For all the talk of the end of the bond bull market and higher rates, investors should not be shocked if their fixed income allocations make them a little money in the coming months.
"Fixed income returns may very well continue to surprise investors on the upside due to the combination of stable rates, roll-down, generous credit spreads that may compress further, and relative value opportunities," said Mike Collins, portfolio manager for the Prudential Total Return Bond Fund (PDBAX) - Get Report .
The Prudential Total Return Bond Fund is up 7.3% thus far in 2016, according to Morningstar. The $18.9 billion fund has returned an average of 4.4% annually over the past three years, outpacing 91% of its rivals in Morningstar's intermediate-term category. The fund sports a trailing 12 month yield of 2.6%, according to Morningstar.

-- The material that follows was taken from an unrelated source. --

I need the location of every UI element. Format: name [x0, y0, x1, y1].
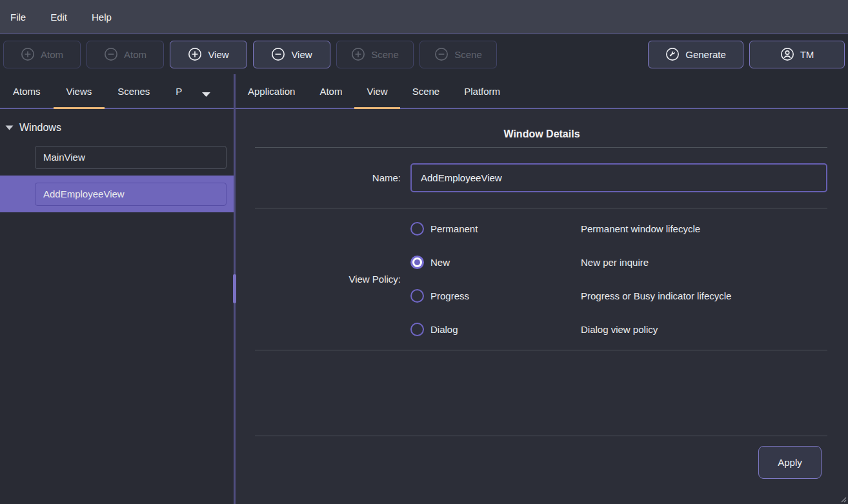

Collins said global growth is likely to remain sluggish due to aging populations and the global debt overhang. As a result, he said central banks are likely to remain accommodative, albeit less so on the margin, as the efficacy of low and even negative interest rates is increasingly being called into question. Developed government interest rates will remain range-bound at low levels, in his view.
"The global credit cycle is more incongruous than in past cycles, largely as a result of the harsh regulatory environment," said Collins, adding that credit spreads are "fairly valued to attractive" depending on the sector.
As to which sectors he favors, Collins is overweight U.S. banks and select long maturity corporates. He also favors high-quality high yield, bank loans, and top of the capital structure asset-backed securities, including CLOs, CMBS and non-agency RMBS.
Finally, he said he is selectively investing in emerging market sovereign securities, while staying underweight highly rated industrials, which he deems too pricey.